The word "Richmond" marks the lines to copy; find all of them in the entries below.

======== Records provided ========

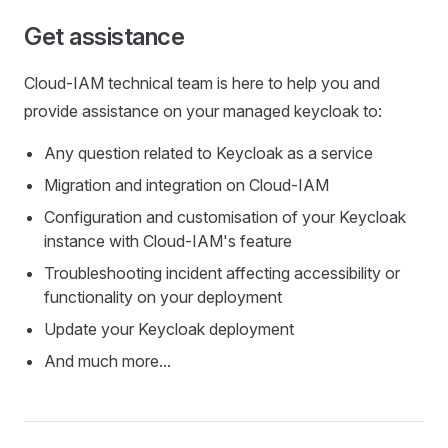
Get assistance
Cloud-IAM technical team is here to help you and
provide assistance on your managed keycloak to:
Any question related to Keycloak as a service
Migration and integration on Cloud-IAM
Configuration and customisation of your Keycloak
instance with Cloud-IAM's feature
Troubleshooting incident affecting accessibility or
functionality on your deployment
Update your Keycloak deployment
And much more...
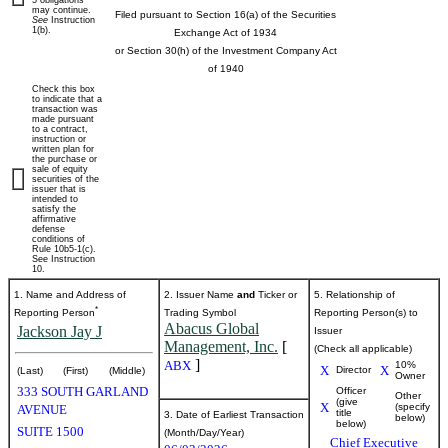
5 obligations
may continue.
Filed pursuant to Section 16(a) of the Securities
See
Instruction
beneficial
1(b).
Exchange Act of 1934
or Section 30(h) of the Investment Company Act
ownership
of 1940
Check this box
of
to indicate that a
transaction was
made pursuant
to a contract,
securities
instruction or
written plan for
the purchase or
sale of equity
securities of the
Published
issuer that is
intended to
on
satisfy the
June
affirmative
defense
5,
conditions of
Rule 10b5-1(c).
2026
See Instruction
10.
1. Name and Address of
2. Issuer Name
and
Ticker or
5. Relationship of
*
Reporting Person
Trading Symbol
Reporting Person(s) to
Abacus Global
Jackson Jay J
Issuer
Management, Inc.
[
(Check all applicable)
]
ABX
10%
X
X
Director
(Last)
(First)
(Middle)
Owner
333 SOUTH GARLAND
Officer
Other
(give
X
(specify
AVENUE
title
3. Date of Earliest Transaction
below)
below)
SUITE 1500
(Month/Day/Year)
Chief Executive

========
======== Records provided ========

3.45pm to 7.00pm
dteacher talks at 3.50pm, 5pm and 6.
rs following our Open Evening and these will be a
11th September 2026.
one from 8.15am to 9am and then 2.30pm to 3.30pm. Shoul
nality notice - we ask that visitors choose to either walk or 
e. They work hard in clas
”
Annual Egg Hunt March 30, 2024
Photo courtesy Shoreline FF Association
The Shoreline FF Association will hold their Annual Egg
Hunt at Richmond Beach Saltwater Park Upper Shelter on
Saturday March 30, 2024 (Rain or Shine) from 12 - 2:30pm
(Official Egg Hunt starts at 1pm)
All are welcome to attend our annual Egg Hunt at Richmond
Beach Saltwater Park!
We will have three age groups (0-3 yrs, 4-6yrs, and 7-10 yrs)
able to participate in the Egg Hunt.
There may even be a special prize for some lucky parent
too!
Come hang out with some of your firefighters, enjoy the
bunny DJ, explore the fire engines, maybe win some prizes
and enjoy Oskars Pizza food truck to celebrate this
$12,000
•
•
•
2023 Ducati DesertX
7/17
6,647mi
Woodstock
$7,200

========

== Answer for this exercise ==
Hunt at Richmond Beach Saltwater Park Upper Shelter on
All are welcome to attend our annual Egg Hunt at Richmond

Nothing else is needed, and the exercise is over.